Anomaly detection is one of the most common machine learning applications in various areas, from industrial defect identification to fraudulent financial detection.
One-class classification is beneficial for anomaly detection. It determines whether an instance belongs to the same distribution as the training data by assuming that the training data are all normal examples. However, representation learning is not available to these old methods. Furthermore, self-supervised learning has made significant progress in learning visual representations from unlabeled data, including rotation prediction and contrastive learning.
New Google AI research introduces a 2-stage framework that uses recent progress on self-supervised representation learning and classic one-class algorithms. This framework is simple to train and shows SOTA performance on various benchmarks, including CIFAR, f-MNIST, Cat vs. Dog, and CelebA. Following that, they offer a novel representation learning approach for a practical industrial defect detection problem using the same architecture. On the MVTec benchmark, the framework achieves a new state-of-the-art.
A Two-Stage Framework for Deep One-Class Classification
End-to-end learning for deep one-class classifiers often suffers from degeneration in which the model outputs the same results regardless of the input. Therefore, for one-class classifiers, the researchers applied their two-stage framework.
In the first step, the model was trained deep representation with self-supervision. The team employed one-class classification techniques (such as OC-SVM or kernel density estimator) in the second phase using the learning representations of the first stage.
This two-stage approach is robust to degeneration and also allows for the creation of more precise one-class classifiers. Additionally, the framework is not confined to specific representation learning and one-class classification algorithms.
Semantic Anomaly Detection
By testing with two sample self-supervised representation learning algorithms: rotation prediction and contrastive learning, the researchers examine the usefulness of the two-stage framework for anomaly detection.
The ability of a model to predict the rotated angles of an input image is referred to as rotation prediction. The current approach often employs the built-in rotation prediction classifier to build representations for anomaly detection. However, this approach is inefficient because such built-in classifiers aren’t trained for one-class classification.
In contrastive learning, a model learns to gather together representations from modified copies of the same image while pushing representations from distinct images away. As photos are drawn from the dataset during training, they are modified twice with simple augmentations. Typical contrastive learning converges to a solution in which all normal example representations are uniformly spread across a sphere. This is an issue as most one-class algorithms seek outliers by using normal training examples to compare the proximity of a tested example. Still, when all the normal instances are evenly distributed in space, outliers will always seem close to some of the normal examples.
The team proposes distribution augmentation (DA) for one-class contrastive learning to tackle this problem. Instead of learning representations just from the training data, the model learned from a combination of the training data and augmented training examples. The augmented instances were deemed distinct from the original training data. For distribution augmentation, they use geometric changes like rotation and horizontal flipping.

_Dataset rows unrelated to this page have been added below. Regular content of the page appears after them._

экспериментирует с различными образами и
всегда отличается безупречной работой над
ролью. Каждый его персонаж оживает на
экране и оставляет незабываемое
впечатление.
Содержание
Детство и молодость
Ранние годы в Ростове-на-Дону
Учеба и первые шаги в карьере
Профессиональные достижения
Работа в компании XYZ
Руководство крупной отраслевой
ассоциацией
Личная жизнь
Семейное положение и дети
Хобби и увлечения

They evaluate the performance of one-class classification with regard to the area under the curve (AUC) on the widely used computer vision data sets such as CIFAR10 and CIFAR-100, Fashion MNIST, and Cat vs. Dog. On all of these benchmarks, the 2-stage architecture achieves state-of-the-art performance.
The framework’s performance remarkably improves 86 to 91.3 AUC by replacing the built-in rotation classifier employed in the first stage with a one-class classifier in the second stage.
Texture Anomaly Detection for Industrial Defect Detection
In many applications, the anomaly is frequently defined by localized faults rather than entirely different semantics. The detection of texture anomalies, for example, is beneficial for detecting a variety of industrial defects.
For texture anomaly detection, the team proposes a new self-supervised learning technique. The entire anomaly detection approach is two-staged. First, the model learns deep image representations and is specially trained to predict whether the image has been enhanced by simple CutPaste data augmentation.
CutPaste augmentation revolves around the idea that a given image is enhanced by cutting a local patch at random and pasting it back to a new spot inside the same image. Learning to differentiate between normal and CutPaste-enhanced instances promotes representations to be sensitive to picture local irregularity.
CutPaste method can also be used to locate the anomaly, i.e., “patch-level” anomaly detection. They visualized the patch anomaly scores in heatmaps that show where the anomaly occurs by upsampling with Gaussian smoothing, which improves anomaly localization significantly.